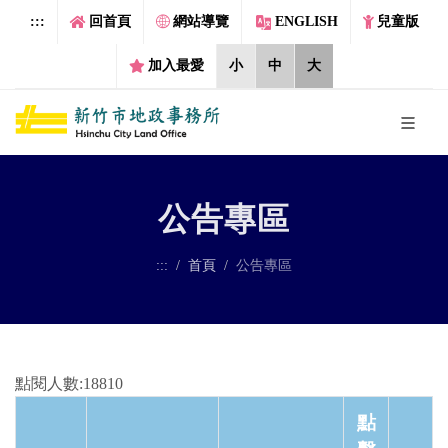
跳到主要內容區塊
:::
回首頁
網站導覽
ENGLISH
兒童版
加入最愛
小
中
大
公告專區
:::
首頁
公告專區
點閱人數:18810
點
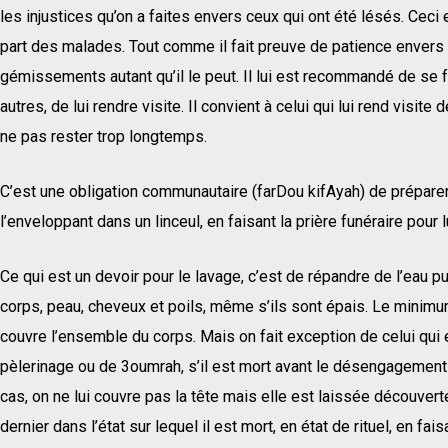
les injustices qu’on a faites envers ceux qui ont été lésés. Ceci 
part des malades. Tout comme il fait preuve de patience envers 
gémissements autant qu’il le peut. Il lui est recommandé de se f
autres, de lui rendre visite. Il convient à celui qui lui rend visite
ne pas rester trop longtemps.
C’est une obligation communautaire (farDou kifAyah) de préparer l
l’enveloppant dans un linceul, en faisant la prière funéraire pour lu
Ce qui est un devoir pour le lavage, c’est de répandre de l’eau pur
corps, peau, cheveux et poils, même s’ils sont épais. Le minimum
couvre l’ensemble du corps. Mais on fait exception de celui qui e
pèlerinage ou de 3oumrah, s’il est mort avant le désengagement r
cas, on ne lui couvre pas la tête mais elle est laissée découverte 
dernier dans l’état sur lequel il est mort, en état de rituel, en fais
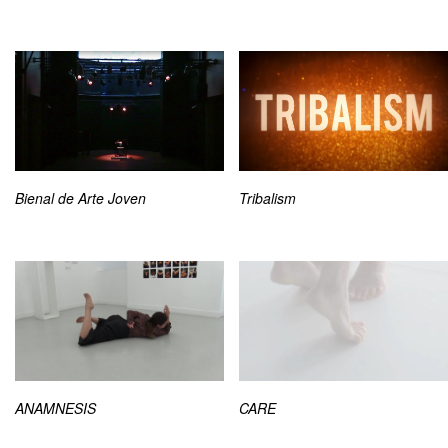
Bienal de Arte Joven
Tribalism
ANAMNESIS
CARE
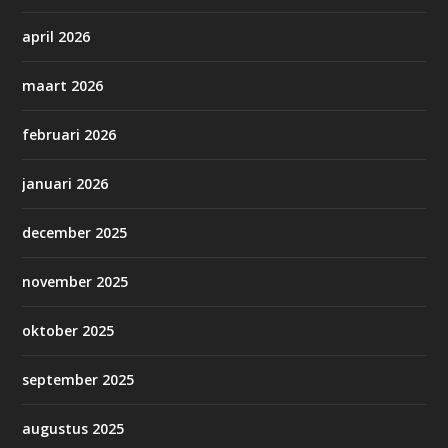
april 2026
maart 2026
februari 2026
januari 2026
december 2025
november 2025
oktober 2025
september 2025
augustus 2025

________________________________________

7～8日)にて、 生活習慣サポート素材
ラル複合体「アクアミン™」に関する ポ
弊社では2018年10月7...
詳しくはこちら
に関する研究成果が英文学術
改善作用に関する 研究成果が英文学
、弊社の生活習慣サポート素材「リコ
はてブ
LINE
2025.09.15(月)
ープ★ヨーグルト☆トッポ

________________________________________

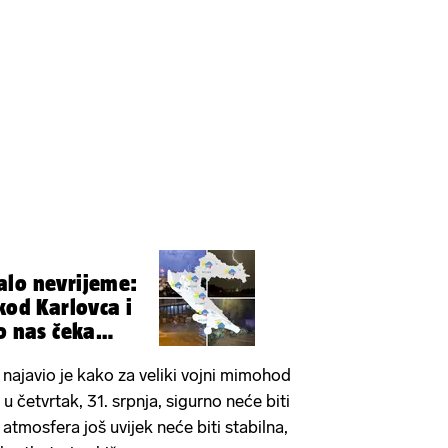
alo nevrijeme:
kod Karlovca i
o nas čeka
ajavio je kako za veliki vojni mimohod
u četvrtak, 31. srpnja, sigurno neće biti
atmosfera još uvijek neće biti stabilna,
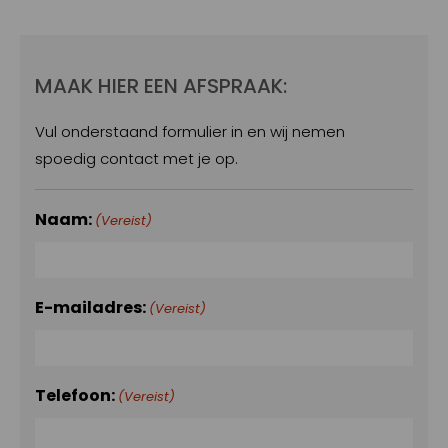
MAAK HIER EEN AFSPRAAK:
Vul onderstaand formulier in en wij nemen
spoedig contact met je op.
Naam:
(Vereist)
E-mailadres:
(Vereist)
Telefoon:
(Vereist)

________________________________________

Work item: In the entries above, count each line holding the word "celui" and give that count alone.

Response: 2